A grande lição da Copa

A Olimpíada de 2016, a exemplo do que aconteceu com a Copa do Mundo deste ano, vai colocar o Brasil em evidência, o que é bom para o País. No entanto, esse ganho não pode servir para minimizar o descontrole e a falta de transparência nos gastos públicos - problemas apontados pelo Tribunal de Contas da União (TCU) em auditoria sobre os Jogos do Rio de Janeiro e também no balanço final do Mundial de 2014, ambos recentemente divulgados.

O Estado de S.Paulo

21 Dezembro 2014 | 02h04

Segundo o TCU, a Copa custou ao Brasil R$ 25,5 bilhões, um pouco menos do que a soma do que gastaram a Alemanha e a África do Sul para realizar o Mundial, respectivamente em 2006 e 2010. No detalhamento do esforço para a realização da competição, observa-se que o maior volume de recursos públicos foi destinado à construção e à reforma de estádios - foram R$ 8 bilhões, ante R$ 7 bilhões investidos em projetos de mobilidade urbana e R$ 6,2 bilhões em obras em aeroportos, entre outros gastos.

Considerando-se a informação do TCU, o custo total dos estádios ficou R$ 2,5 bilhões superior ao previsto pelo governo na Matriz de Responsabilidades, documento que relaciona as prioridades para o evento. O caso do Estádio Mané Garrincha, em Brasília, é exemplar. A obra consumiu R$ 1,44 bilhão, o dobro do planejado e o triplo do que custaram estádios que foram completamente refeitos. Considerando-se que a maioria desses estádios - administrados por governos estaduais - ficará ociosa a maior parte do tempo, pois encontra-se em cidades cujos times não têm grandes torcidas e os campeonatos são pouco relevantes, confirma-se que houve grande desperdício de dinheiro público.

Para justificar esse excêntrico gasto em estádios tão modernos quanto inúteis, o governo federal prometeu que a Copa seria um investimento que deixaria um "legado" de infraestrutura e mobilidade urbana. No entanto, de acordo com o TCU, a promessa ainda está muito longe de ter sido cumprida.

A auditoria do tribunal constatou que somente 5 das 36 obras de mobilidade anunciadas foram entregues, e há pelo menos 9 projetos cuja execução não atingiu 60% do previsto. Já em relação aos aeroportos, 12 das 26 obras planejadas para a Copa ainda estão em andamento - mas o custo total superou em 66% o programado pelo governo. Um cenário semelhante se verifica nas intervenções em infraestrutura do turismo - das 39 ações previstas, 23 nem sequer foram iniciadas.

Considerando-se que o Brasil está envolvido em outro megaevento, a Olimpíada de 2016, é prudente tomar como referência os problemas apontados pelo TCU na Copa para que os erros não se repitam.
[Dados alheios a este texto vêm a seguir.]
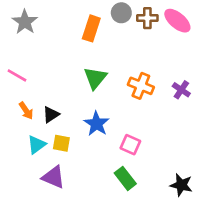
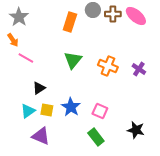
pink line: (17, 75) -> (26, 58), moved
orange arrow: (26, 111) -> (13, 40), moved
blue star: (97, 124) -> (71, 107), moved
black star: (181, 185) -> (136, 130), moved

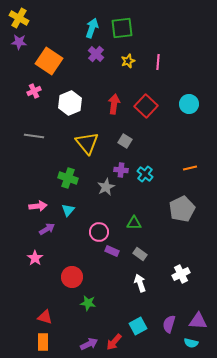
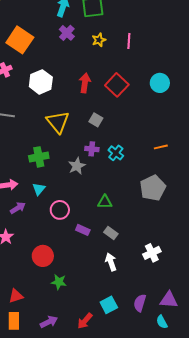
green cross: (68, 178) -> (39, 157), turned -30
pink circle: (99, 232) -> (60, 210), moved
red triangle: (45, 317) -> (16, 296), turned -35
cyan semicircle: (191, 343) -> (162, 322), turned 48
purple arrow: (89, 344) -> (49, 322), moved

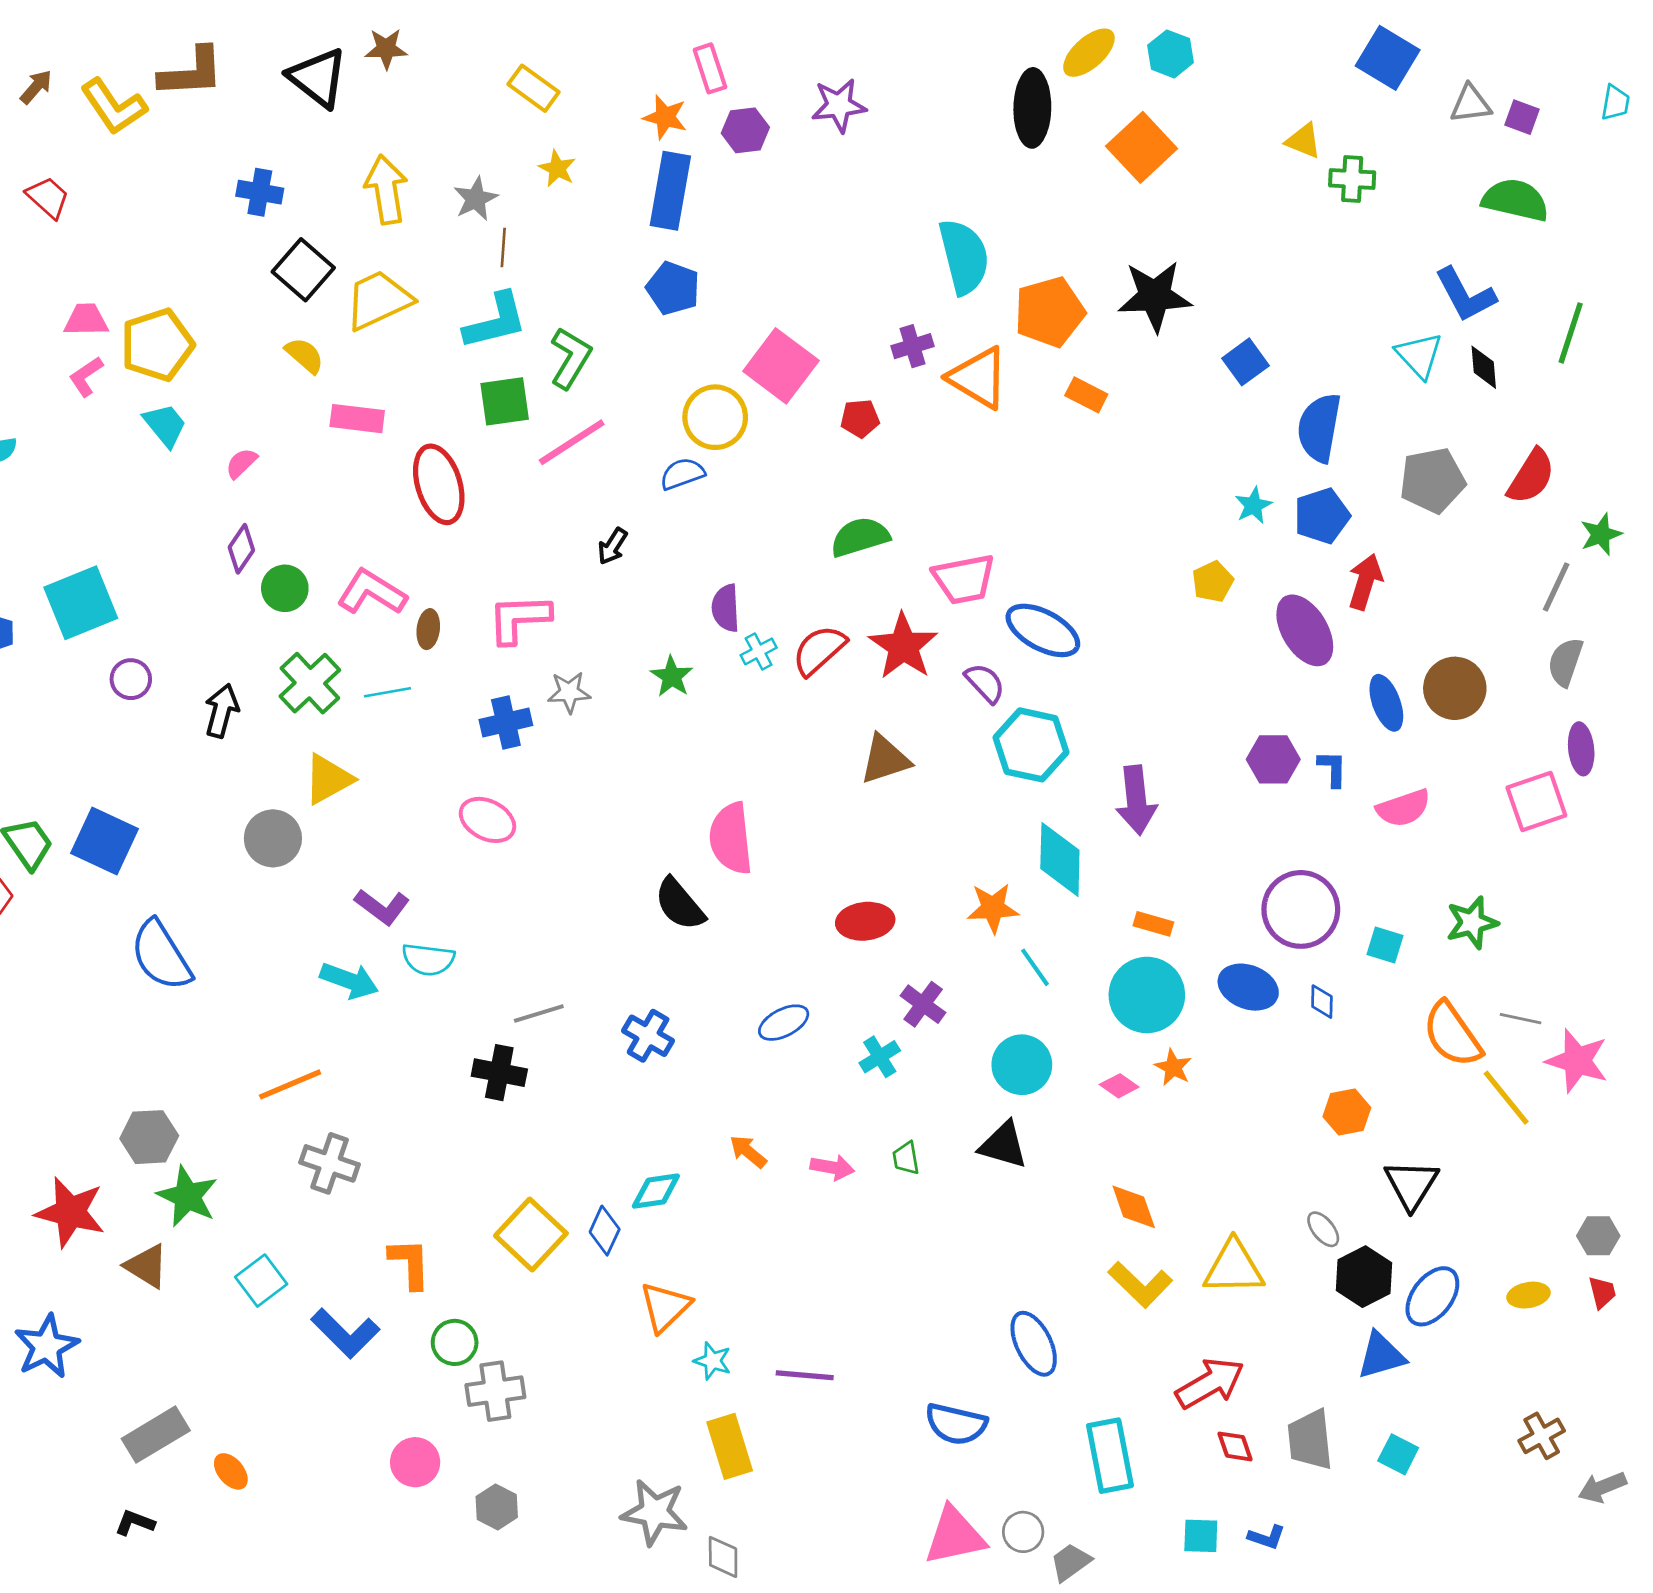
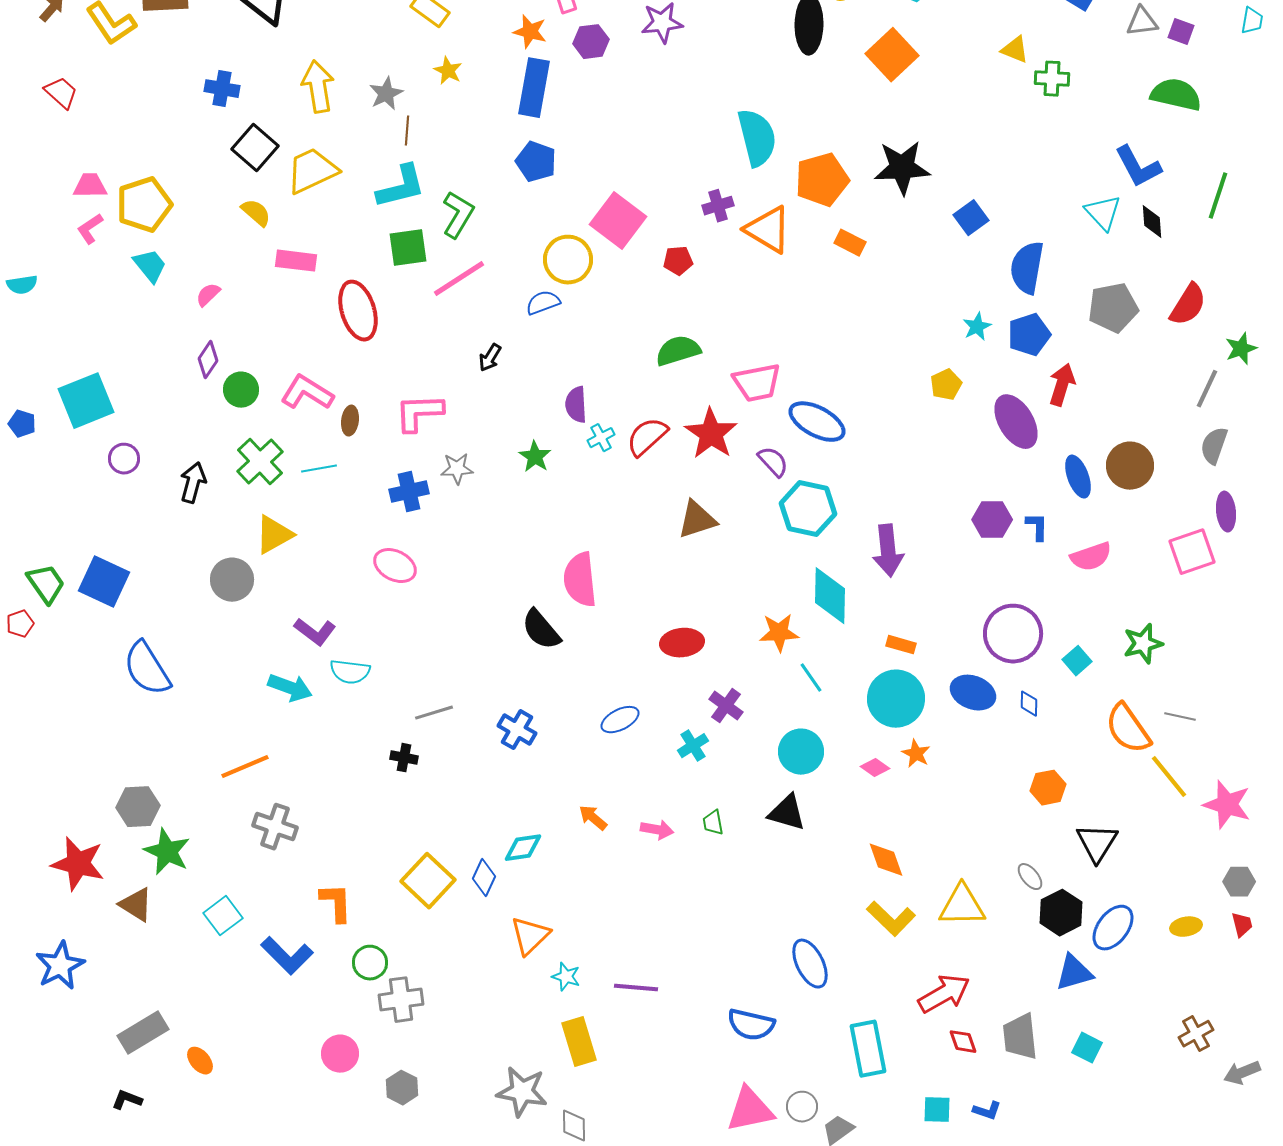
cyan square: (1385, 945) -> (1077, 661), turned 32
pink star: (1577, 1061) -> (1227, 805), moved
black cross: (499, 1073) -> (404, 758), size x0.7

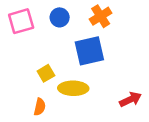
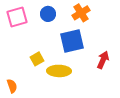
red arrow: (130, 99) -> (103, 60), moved, turned -42
orange semicircle: (40, 107) -> (12, 86), moved, turned -32

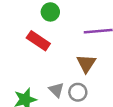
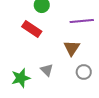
gray circle: (78, 92) -> (84, 72), moved

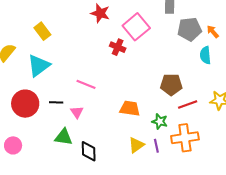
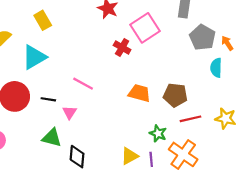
gray pentagon: (190, 29) -> (202, 37), turned 30
orange trapezoid: (130, 108) -> (139, 93), moved
orange cross: (185, 138) -> (183, 154), turned 36

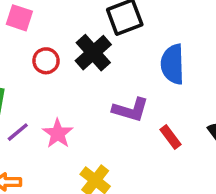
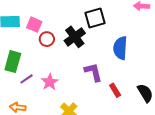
pink square: (19, 18) -> (34, 25), moved
purple L-shape: (130, 110) -> (93, 72), turned -125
Infelizmente, no entanto, o tribunal já alerta para a "sonegação de informações fundamentais" por parte do comitê organizador dos Jogos do Rio, o que sinaliza indisposição de prestar contas.

Informa o jornal Valor que o TCU deu prazo para que o comitê organizador forneça os dados requeridos - basicamente a folha de pagamento do comitê, o orçamento atualizado e detalhes dos contratos em vigor.

Descontando-se os necessários investimentos em mobilidade urbana e em infraestrutura para a Olimpíada, que ficarão por conta do poder público, a maior parte dos gastos com a competição em si, até aqui orçada em R$ 7 bilhões, deverá ser bancada pela iniciativa privada. Os governos federal, estadual e municipal entrarão com um subsídio de R$ 1,8 bilhão. No entanto, conforme previsto em lei, um eventual "déficit operacional" da Olimpíada terá de ser coberto pelo poder público, razão pela qual a fiscalização do TCU é obrigatória.

Para o tribunal, a resistência do comitê organizador em fornecer informações coloca o governo federal "à mercê dos atos de gestão" daquela entidade - e já há sinais, segundo o TCU, de que algumas escolhas administrativas feitas pelo comitê podem representar gastos extraordinários que não se justificam.

Os organizadores negam qualquer irregularidade, mas faz bem o TCU ao cobrar de maneira firme a correta prestação de contas, pois o exemplo da Copa mostra que não há limites para a imaginação quando se trata de gastar o dinheiro do contribuinte.